High degree of polyclonality hinders somatic mutation calling in lung brush samples of COPD cases and controls.

Sci. Rep. 9:20158 (2019)
Verlagsversion Forschungsdaten DOI PMC
Open Access Gold
Creative Commons Lizenzvertrag
Chronic obstructive pulmonary disease (COPD) is induced by cigarette smoking and characterized by inflammation of airway tissue. Since smokers with COPD have a higher risk of developing lung cancer than those without, we hypothesized that they carry more mutations in affected tissue. We called somatic mutations in airway brush samples from medium-coverage whole genome sequencing data from healthy never and ex-smokers (n = 8), as well as from ex-smokers with variable degrees of COPD (n = 4). Owing to the limited concordance of resulting calls between the applied tools we built a consensus, a strategy that was validated with high accuracy for cancer data. However, consensus calls showed little promise of representing true positives due to low mappability of corresponding sequence reads and high overlap with positions harbouring known genetic polymorphisms.

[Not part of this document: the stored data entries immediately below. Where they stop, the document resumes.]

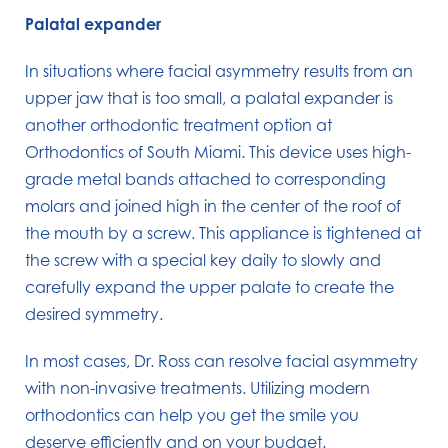
Palatal expander
In situations where facial asymmetry results from an
upper jaw that is too small, a palatal expander is
another orthodontic treatment option at
Orthodontics of South Miami. This device uses high-
grade metal bands attached to corresponding
molars and joined high in the center of the roof of
the mouth by a screw. This appliance is tightened at
the screw with a special key daily to slowly and
carefully expand the upper palate to create the
desired symmetry.
In most cases, Dr. Ross can resolve facial asymmetry
with non-invasive treatments. Utilizing modern
orthodontics can help you get the smile you
deserve efficiently and on your budget.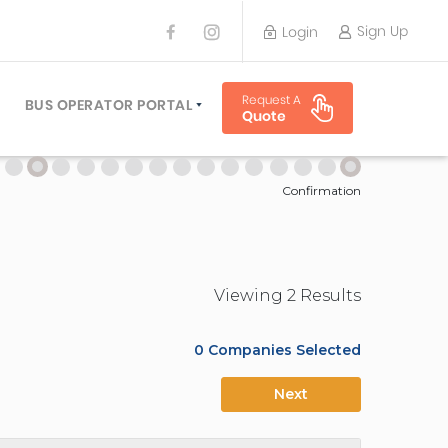
Sign Up
Login
BUS OPERATOR
Request A
TRAVEL PLANNER
BUS OPERATOR PORTAL
Quote
TORS
SIGN UP
 PLANNERS
LOGIN
Confirmation
Viewing
2
Result
s
0
Companies Selected
Next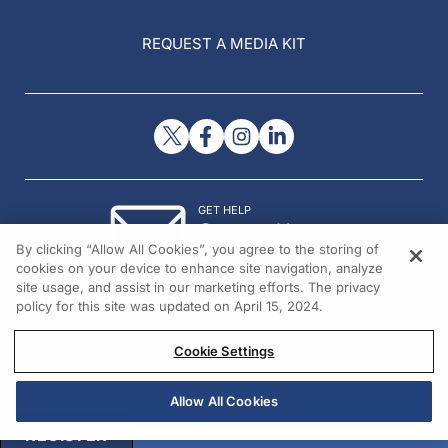
REQUEST A MEDIA KIT
GET HELP
Contact Us
By clicking “Allow All Cookies”, you agree to the storing of
© 2026 All rights reserved.
cookies on your device to enhance site navigation, analyze
site usage, and assist in our marketing efforts. The privacy
policy for this site was updated on April 15, 2024.
Cookie Settings
Allow All Cookies
REGISTER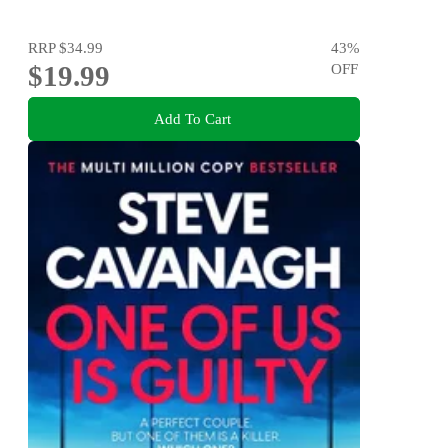
RRP
$34.99
43
%
$19.99
OFF
Add To Cart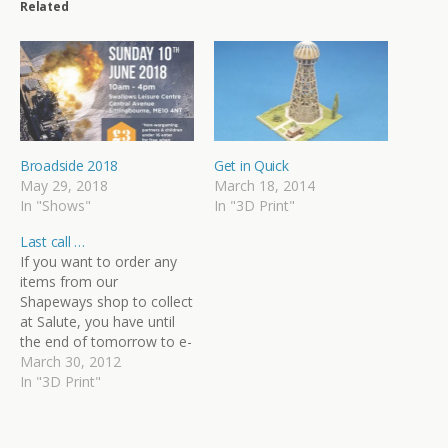
Related
Broadside 2018
Get in Quick
May 29, 2018
March 18, 2014
In "Shows"
In "3D Print"
Last call …
If you want to order any
items from our
Shapeways shop to collect
at Salute, you have until
the end of tomorrow to e-
mail us with your
March 30, 2012
requirements. We'll be
In "3D Print"
placing an über-order
bringing together
everyone's pre-orders,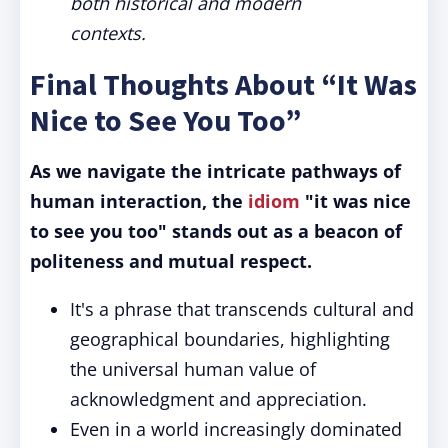
both historical and modern
contexts.
Final Thoughts About “It Was
Nice to See You Too”
As we navigate the intricate pathways of
human interaction, the
idiom
"it was nice
to see you too" stands out as a beacon of
politeness and mutual respect.
It's a phrase that transcends cultural and
geographical boundaries, highlighting
the universal human value of
acknowledgment and appreciation.
Even in a world increasingly dominated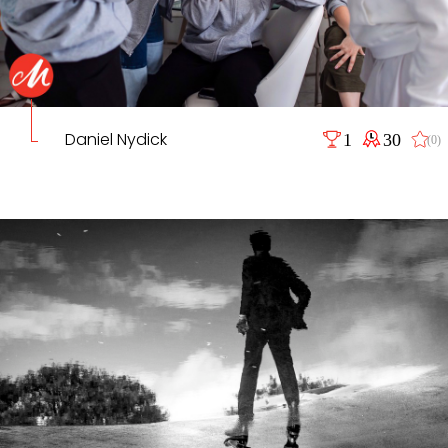
Daniel Nydick
1
30
(0)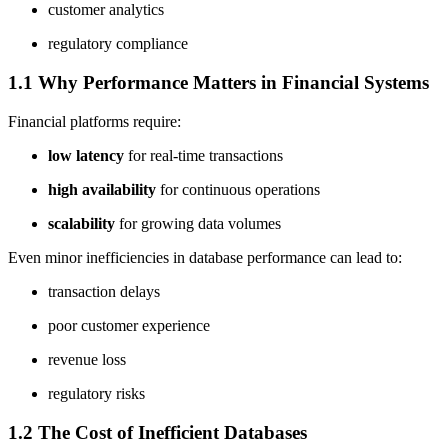
customer analytics
regulatory compliance
1.1 Why Performance Matters in Financial Systems
Financial platforms require:
low latency
for real-time transactions
high availability
for continuous operations
scalability
for growing data volumes
Even minor inefficiencies in database performance can lead to:
transaction delays
poor customer experience
revenue loss
regulatory risks
1.2 The Cost of Inefficient Databases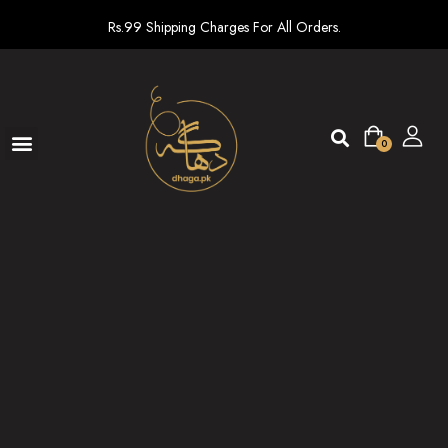
Rs.99 Shipping Charges For All Orders.
0
Ready To Wear
New arrivals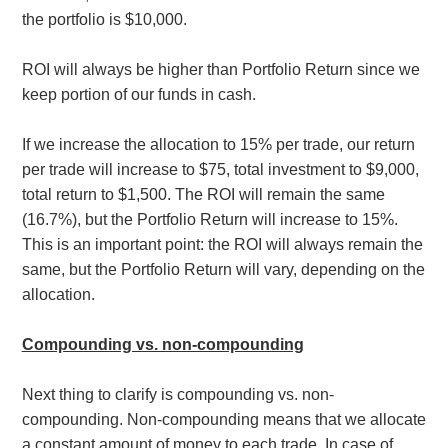
the portfolio is $10,000.
ROI will always be higher than Portfolio Return since we
keep portion of our funds in cash.
If we increase the allocation to 15% per trade, our return
per trade will increase to $75, total investment to $9,000,
total return to $1,500. The ROI will remain the same
(16.7%), but the Portfolio Return will increase to 15%.
This is an important point: the ROI will always remain the
same, but the
Portfolio Return will vary, depending on the
allocation.
Compounding vs. non-compounding
Next thing to clarify is compounding vs. non-
compounding. Non-compounding means that we allocate
a constant amount of money to each trade. In case of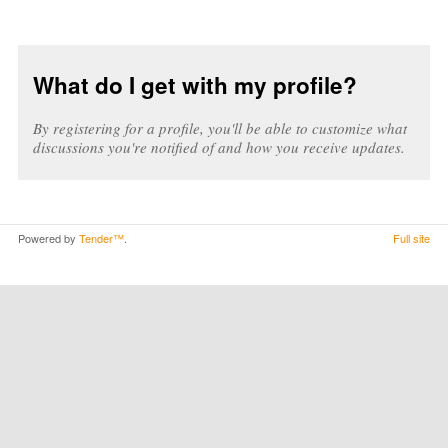
What do I get with my profile?
By registering for a profile, you'll be able to customize what
discussions you're notified of and how you receive updates.
Powered by
Tender™
.
Full site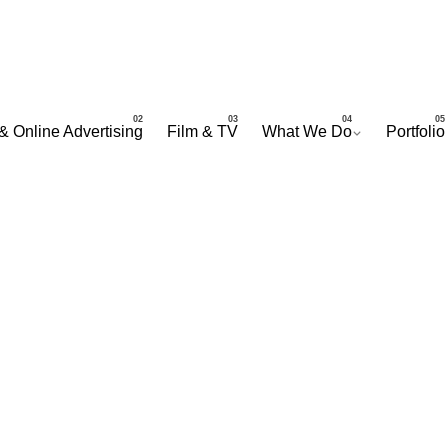
& Online Advertising
Film & TV
What We Do
Portfolio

A targeted re-sequencing approach suggested that only few mutations would survive stringent verification testing and that our data did not allow the inference of any difference in the mutational load of bronchial brush samples between former smoking COPD cases and controls. High polyclonality in airway brush samples renders medium-depth sequencing insufficient to provide the resolution to detect somatic mutations. Deep sequencing data of airway biopsies are needed to tackle the question.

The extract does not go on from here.